Debt Settlement Programs:
Debt settlement programs work differently than a debt management plan. A debt management plan may involve more risk. Your credit score will be negatively impacted, and it could become difficult for you to get credit in the present and the future. Debt settlement programs are run by for-profit companies. It is often referred to as a last resort to bankruptcy. If you find a reputable company they will often contact your creditors and work out a settlement that reduces your total debt obligation. In some cases, they may reduce your debt by 50% or more. It depends on the company and the creditor. The bottom line is that some creditors are willing to do this in knowing that the alternative may be that get nothing. Before establishing a relationship with a debt settlement company do a little research and make sure they are reputable. In dealing with debt collectors you do have rights that are protected by law. For example, debt collectors may only contact you between the hours of 8 a.m. and 9 p.m. They can't call you at work if your employer does not allow it, and they must stop contacting you if you request such in writing.

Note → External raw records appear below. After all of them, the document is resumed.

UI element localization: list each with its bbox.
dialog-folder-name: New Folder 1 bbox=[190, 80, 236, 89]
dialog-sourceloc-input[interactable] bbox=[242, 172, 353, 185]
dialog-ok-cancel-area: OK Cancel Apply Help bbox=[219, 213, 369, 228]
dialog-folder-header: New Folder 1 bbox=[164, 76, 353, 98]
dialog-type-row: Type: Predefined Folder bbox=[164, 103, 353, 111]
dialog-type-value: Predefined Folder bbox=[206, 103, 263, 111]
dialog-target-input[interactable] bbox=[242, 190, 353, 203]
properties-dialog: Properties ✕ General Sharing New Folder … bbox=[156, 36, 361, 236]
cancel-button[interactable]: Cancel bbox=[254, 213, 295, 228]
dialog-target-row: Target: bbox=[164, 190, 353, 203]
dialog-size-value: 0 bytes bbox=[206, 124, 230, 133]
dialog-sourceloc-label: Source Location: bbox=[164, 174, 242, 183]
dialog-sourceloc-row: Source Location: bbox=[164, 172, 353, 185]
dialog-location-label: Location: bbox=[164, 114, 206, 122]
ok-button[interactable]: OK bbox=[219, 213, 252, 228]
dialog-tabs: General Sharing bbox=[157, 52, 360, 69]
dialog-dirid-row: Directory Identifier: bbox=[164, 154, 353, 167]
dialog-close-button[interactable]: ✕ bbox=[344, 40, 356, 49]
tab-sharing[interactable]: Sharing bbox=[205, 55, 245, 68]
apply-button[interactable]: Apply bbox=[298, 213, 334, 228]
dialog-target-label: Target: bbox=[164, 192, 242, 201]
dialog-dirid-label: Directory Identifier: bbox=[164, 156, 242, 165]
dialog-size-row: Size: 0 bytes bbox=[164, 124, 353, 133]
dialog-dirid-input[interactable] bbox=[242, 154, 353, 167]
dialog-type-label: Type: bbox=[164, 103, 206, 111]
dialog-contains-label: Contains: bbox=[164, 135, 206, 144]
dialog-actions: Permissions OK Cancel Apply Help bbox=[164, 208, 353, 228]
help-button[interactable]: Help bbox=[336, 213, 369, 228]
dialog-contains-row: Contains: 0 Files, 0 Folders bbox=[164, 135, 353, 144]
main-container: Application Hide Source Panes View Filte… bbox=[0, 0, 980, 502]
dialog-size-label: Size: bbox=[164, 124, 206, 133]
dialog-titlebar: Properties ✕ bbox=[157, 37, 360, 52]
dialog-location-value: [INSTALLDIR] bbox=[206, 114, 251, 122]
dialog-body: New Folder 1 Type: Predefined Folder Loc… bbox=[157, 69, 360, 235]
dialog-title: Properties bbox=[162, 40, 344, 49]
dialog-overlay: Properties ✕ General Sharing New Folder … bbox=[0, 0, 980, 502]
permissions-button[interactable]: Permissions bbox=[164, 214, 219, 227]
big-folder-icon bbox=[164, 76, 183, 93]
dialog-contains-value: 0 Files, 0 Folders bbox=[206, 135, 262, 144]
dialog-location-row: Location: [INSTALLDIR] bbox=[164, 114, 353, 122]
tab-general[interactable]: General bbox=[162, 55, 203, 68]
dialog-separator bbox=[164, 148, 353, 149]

When you need a new financial start there are a few steps that must be made to get things on the right track. It is not a complicated process. Here are the steps to get your financial life in order so you can develop debt management plans for your debt collectors and creditors.
Creating a Budget:
The most important aspect of creating your budget is to be in charge of your finances. Evaluate in a factual manner, how much money that you can spend after all bills are paid. You can do this by placing all of your expenses in a list and calculating the total of those expenses. Then deduct that from the amount of money that you earn. Then you have a remaining balance. This money can and should be used to pay off any outstanding bills and offer you some form of investment for your future. The remaining balance is what you have as disposable income. The objective is to save some money and still meet all expenses.
Dealing with Creditors:
The first thing that you must do is to speak to any creditor that you have problems with. Any debt owed must be handled as soon as possible. Tell them how much you can pay and when. Work with them to create a budget that will allow you to get your spending under control and your debts paid off.
Handling Debt Collectors:
Due to the Fair Debt Collection Practices Act, federal law protects how your debt collector may interact with you. Laws dictate the hours that may call you as well. Those hours are from eight am to nine pm in the evening. They may not contact you at any other time. They also may not call you at work if you have indicated that this is a problem. They cannot lead you on in a manner that is deceitful or harasses you at any time. Any written request to stop contacting you to them must be honored.
Handling Auto and Home Bills:
Your bills have to be paid in enough time to satisfy the loan holders. Things like your cars, home, and other assets can be taken away if they are not paid on time. Other debts like medical expenses and credit cards can be connected to anything.
When you fall behind on your payments with your mortgage and cars, they can be taken away from you. That is why you must contact the lenders immediately if you are in financial duress. You should try to avoid bankruptcy.
Lenders can lower temporarily stop your payments if you make special arrangements with them. Some lenders might even change the loan itself. Be sure to ask about any penalties that are added on if any changes are made.
If the lender does not allow such a situation to fix your finances, then you can contact any housing agency. They can help you handle your debt if it is part of an FHA mortgage. They can be reached at the Urban Development or housing authority. Any of these types of debt management plans can help avoid bankruptcy.